Cllr Joanna Byrne Calls For Legislation To Protect Emergency Services Frontline Workers

Sinn Féin Councillor Joanna Byrne has welcomed the passing of her Council motion calling for any future sentencing guidelines to consider assaults on frontline worker’s as ‘aggravating factors’, potentially leading to more severe punishments issued by the courts. Her motion was successfully passed with cross-party support.

The motion read as follows:

“Louth County Council recognises the essential role carried out by emergency service workers including Ambulance, Fire Service, Gardaí and Customs, and the risks that these frontline workers take in the service of the public.
We also recognise that assaults carried out upon such emergency services in the course of their duties, can hamper, delay, and prevent these services coming to the assistance of the public, often during situations and events of serious duress and danger.
– Therefore, we consider the nature of such assaults as serious, and it should be considered an aggravating factor, where any assault is made against a frontline worker during the commission of their duties, and that any review or future sentencing guidelines should provide that it would be considered an aggravating factor.”

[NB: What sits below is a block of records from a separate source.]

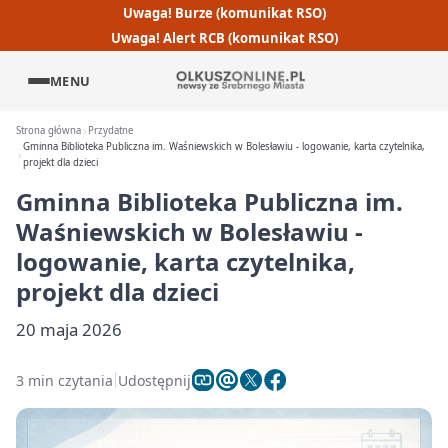
Uwaga! Burze (komunikat RSO)
Uwaga! Alert RCB (komunikat RSO)
MENU
Strona główna
Przydatne
Gminna Biblioteka Publiczna im. Waśniewskich w Bolesławiu - logowanie, karta czytelnika,
projekt dla dzieci
Gminna Biblioteka Publiczna im.
Waśniewskich w Bolesławiu -
logowanie, karta czytelnika,
projekt dla dzieci
20 maja 2026
3 min czytania
Udostępnij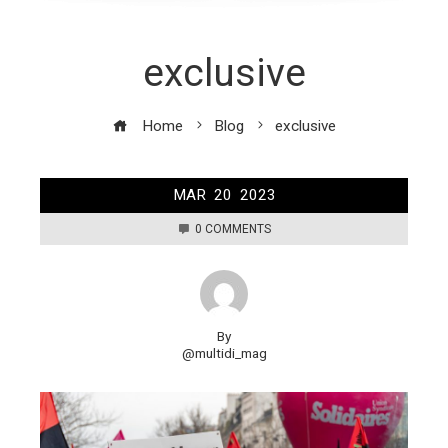
exclusive
Home
Blog
exclusive
MAR
20
2023
0 COMMENTS
By
@multidi_mag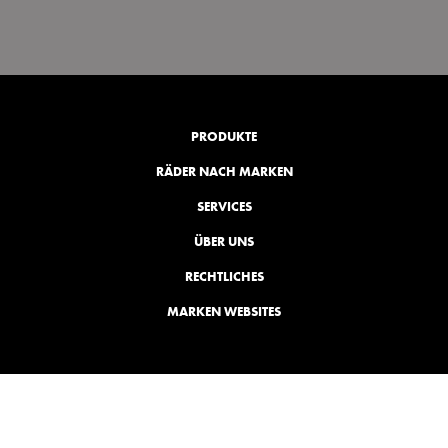
PRODUKTE
RÄDER NACH MARKEN
SERVICES
ÜBER UNS
RECHTLICHES
MARKEN WEBSITES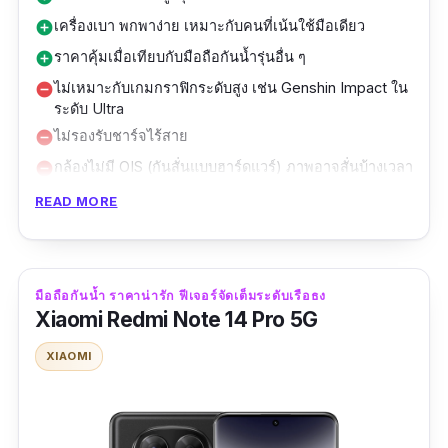
เครื่องเบา พกพาง่าย เหมาะกับคนที่เน้นใช้มือเดียว
add_circle
ราคาคุ้มเมื่อเทียบกับมือถือกันน้ำรุ่นอื่น ๆ
add_circle
ไม่เหมาะกับเกมกราฟิกระดับสูง เช่น Genshin Impact ใน
remove_circle
ระดับ Ultra
ไม่รองรับชาร์จไร้สาย
remove_circle
กล้องไม่มี OIS (กันสั่นแบบฮาร์ดแวร์) ภาพอาจสั่นบ้างเวลา
remove_circle
ถ่ายวิดีโอ
READ MORE
Sony Xperia 10 VI คือ
มือถือกันน้ำ
ที่เน้นความ
สมดุลระหว่างฟีเจอร์กับราคาที่จับต้องได้ มาพร้อม
มาตรฐาน IP65/IP68 ป้องกันฝุ่นและน้ำได้ในระดับ
มือถือกันน้ำ ราคาน่ารัก ฟีเจอร์จัดเต็มระดับเรือธง
ที่สามารถใช้งานขณะฝนตก หรือในสภาพแวดล้อม
Xiaomi Redmi Note 14 Pro 5G
ชื้นได้โดยไม่ต้องกังวล
XIAOMI
ตัวเครื่องบางเบาเพียง 164 กรัม พร้อมหน้าจอ
OLED 6.1” อัตราส่วน 21:9 สัดส่วนเดียวกับโรงหนัง
เหมาะทั้งดู Netflix และเล่นเกมมือถือยาว ๆ แบบ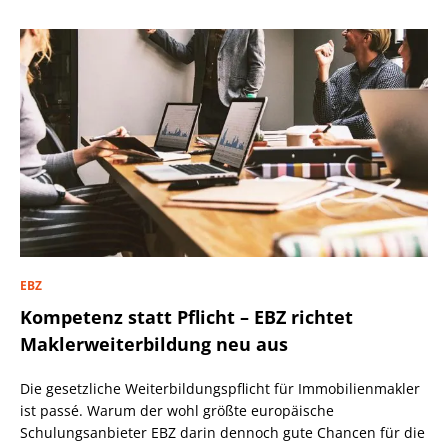
EBZ
Kompetenz statt Pflicht – EBZ richtet
Maklerweiterbildung neu aus
Die gesetzliche Weiterbildungspflicht für Immobilienmakler
ist passé. Warum der wohl größte europäische
Schulungsanbieter EBZ darin dennoch gute Chancen für die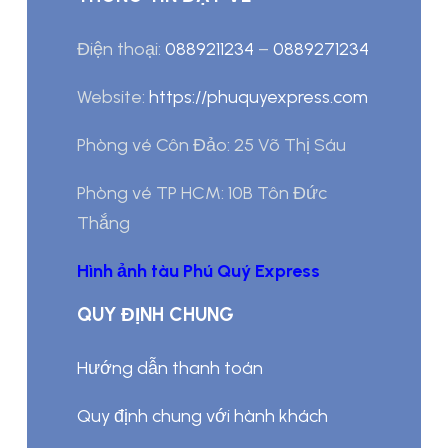
Điện thoại:
0889211234
–
0889271234
Website:
https://phuquyexpress.com
Phòng vé Côn Đảo: 25 Võ Thị Sáu
Phòng vé TP HCM: 10B Tôn Đức
Thắng
Hình ảnh tàu Phú Quý Express
QUY ĐỊNH CHUNG
Hướng dẫn thanh toán
Quy định chung với hành khách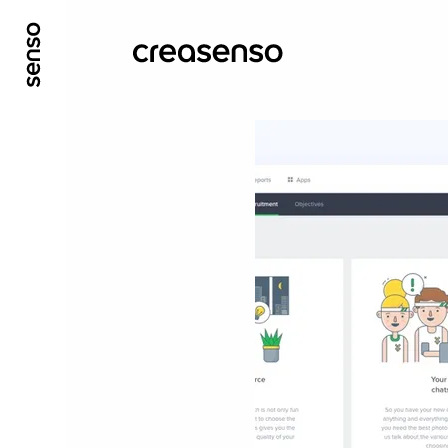
ALLER AU CONTENU PRINCIPAL
ALLER AU ME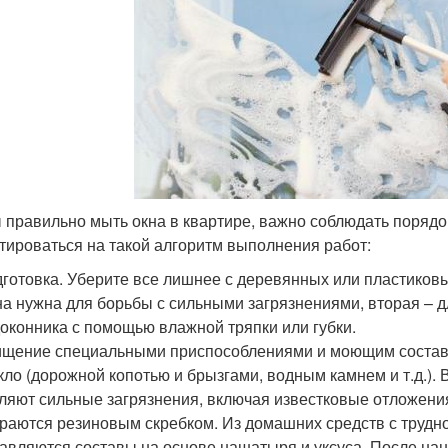
 правильно мыть окна в квартире, важно соблюдать поряд
тироваться на такой алгоритм выполнения работ:
готовка. Уберите все лишнее с деревянных или пластиковы
а нужна для борьбы с сильными загрязнениями, вторая – д
оконника с помощью влажной тряпки или губки.
щение специальными приспособлениями и моющим составо
кло (дорожной копотью и брызгами, водным камнем и т.д.).
ляют сильные загрязнения, включая известковые отложени
раются резиновым скребком. Из домашних средств с труд
авляются составы на основе нашатыря и уксуса. После на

Cllr Byrne gave a passionate speech to the chamber while delivering her motion. “There is unprecedented levels of violence occurring in the line of duty for these workers and the worrying trend of callout crews being targeted shows no sign of abating, including here in Louth. Crews have come to accept these attacks as an ‘occupational hazard’ which is just wrong; violence against any emergency service worker should never be accepted at any level, let alone expected.”

Cllr Byrne also recognised the need for “specific legislation to protect emergency personnel and send a firm message to the perpetrators that the law will no longer be as lenient.”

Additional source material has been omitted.